Richard Palethorpe <rpalethorpe@suse.de> wrote:


> > --- a/testcases/kernel/syscalls/madvise/madvise06.c
> > +++ b/testcases/kernel/syscalls/madvise/madvise06.c
> > @@ -164,7 +164,7 @@ static int get_page_fault_num(void)
> >
> >  static void test_advice_willneed(void)
> >  {
> > -     int loops = 50, res;
> > +     int loops = 100, res;
> >       char *target;
> >       long swapcached_start, swapcached;
> >       int page_fault_num_1, page_fault_num_2;
> > @@ -202,23 +202,32 @@ static void test_advice_willneed(void)
> >               "%s than %ld Kb were moved to the swap cache",
> >               res ? "more" : "less", PASS_THRESHOLD_KB);
> >
> > -
> > -     TEST(madvise(target, PASS_THRESHOLD, MADV_WILLNEED));
> > +     loops = 100;
> > +     SAFE_FILE_LINES_SCANF("/proc/meminfo", "SwapCached: %ld",
> &swapcached_start);
> > +     TEST(madvise(target, pg_sz, MADV_WILLNEED));
> >       if (TST_RET == -1)
> >               tst_brk(TBROK | TTERRNO, "madvise failed");
> > +     do {
> > +             loops--;
> > +             usleep(100000);
> > +             if (stat_refresh_sup)
> > +                     SAFE_FILE_PRINTF("/proc/sys/vm/stat_refresh", "1");
> > +             SAFE_FILE_LINES_SCANF("/proc/meminfo", "SwapCached: %ld",
> > +                             &swapcached);
> > +     } while (swapcached < swapcached_start + pg_sz/1024 && loops > 0);
> >
> >       page_fault_num_1 = get_page_fault_num();
> >       tst_res(TINFO, "PageFault(madvice / no mem access): %d",
> >                       page_fault_num_1);
> > -     dirty_pages(target, PASS_THRESHOLD);
> > +     dirty_pages(target, pg_sz);
>
> Adding the loop makes sense to me. However I don't understand why you
> have also switched from PASS_THRESHOLD to only a single page?
>

In the test, we use two checks combined to confirm the bug reproduces:

  1. swap cached increasing less than PASS_THRESHOLD_KB
  2. page_fault number large than expected

The 2. case is more easily get failed on kind of platforms and hard
to count an average value for tolerating. So maybe we just reduce
the page to one that would not affect the final result.
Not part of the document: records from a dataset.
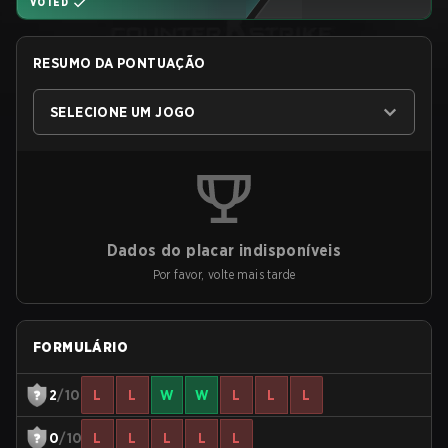
VOTED
RESUMO DA PONTUAÇÃO
SELECIONE UM JOGO
Dados do placar indisponíveis
Por favor, volte mais tarde
FORMULÁRIO
2
/10
L
L
W
W
L
L
L
0
/10
L
L
L
L
L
Because we
rely on both checks happening simultaneously then assume a bug.



>
> I guess calling MADV_WILLNEED on a single page is the least realistic
> scenario.
>

Okay, perhaps it's a step backward:).

I was just thinking it is a regression test and if 1 page works to reproduce
that (but more chunks of memory easily cause false positive), why not.



>
> If there is an issue with PASS_THRESHOLD perhaps we could scale it based
> on page size?
>

This sounds acceptable too.

How many pages do you think are proper, 100 or more?
and, loosen the faulted-out numbers to 1/10 pages?
Richard Palethorpe June 20, 2022, 7:44 a.m. UTC | #3
Hello Li,

Li Wang <liwang@redhat.com> writes:

> Hi Richard,
>
> Richard Palethorpe <rpalethorpe@suse.de> wrote:
>  
>  > --- a/testcases/kernel/syscalls/madvise/madvise06.c
>  > +++ b/testcases/kernel/syscalls/madvise/madvise06.c
>  > @@ -164,7 +164,7 @@ static int get_page_fault_num(void)
>  >  
>  >  static void test_advice_willneed(void)
>  >  {
>  > -     int loops = 50, res;
>  > +     int loops = 100, res;
>  >       char *target;
>  >       long swapcached_start, swapcached;
>  >       int page_fault_num_1, page_fault_num_2;
>  > @@ -202,23 +202,32 @@ static void test_advice_willneed(void)
>  >               "%s than %ld Kb were moved to the swap cache",
>  >               res ? "more" : "less", PASS_THRESHOLD_KB);
>  >  
>  > -
>  > -     TEST(madvise(target, PASS_THRESHOLD, MADV_WILLNEED));
>  > +     loops = 100;
>  > +     SAFE_FILE_LINES_SCANF("/proc/meminfo", "SwapCached: %ld", &swapcached_start);
>  > +     TEST(madvise(target, pg_sz, MADV_WILLNEED));
>  >       if (TST_RET == -1)
>  >               tst_brk(TBROK | TTERRNO, "madvise failed");
>  > +     do {
>  > +             loops--;
>  > +             usleep(100000);
>  > +             if (stat_refresh_sup)
>  > +                     SAFE_FILE_PRINTF("/proc/sys/vm/stat_refresh", "1");
>  > +             SAFE_FILE_LINES_SCANF("/proc/meminfo", "SwapCached: %ld",
>  > +                             &swapcached);
>  > +     } while (swapcached < swapcached_start + pg_sz/1024 && loops > 0);
>  >  
>  >       page_fault_num_1 = get_page_fault_num();
>  >       tst_res(TINFO, "PageFault(madvice / no mem access): %d",
>  >                       page_fault_num_1);
>  > -     dirty_pages(target, PASS_THRESHOLD);
>  > +     dirty_pages(target, pg_sz);
>
>  Adding the loop makes sense to me. However I don't understand why you
>  have also switched from PASS_THRESHOLD to only a single page?
>
> In the test, we use two checks combined to confirm the bug reproduces:
>
>   1. swap cached increasing less than PASS_THRESHOLD_KB
>   2. page_fault number large than expected
>
> The 2. case is more easily get failed on kind of platforms and hard
> to count an average value for tolerating. So maybe we just reduce
> the page to one that would not affect the final result. Because we
> rely on both checks happening simultaneously then assume a bug.
>
>  
>  
>  I guess calling MADV_WILLNEED on a single page is the least realistic
>  scenario.
>
> Okay, perhaps it's a step backward:).
>
> I was just thinking it is a regression test and if 1 page works to reproduce
> that (but more chunks of memory easily cause false positive), why not.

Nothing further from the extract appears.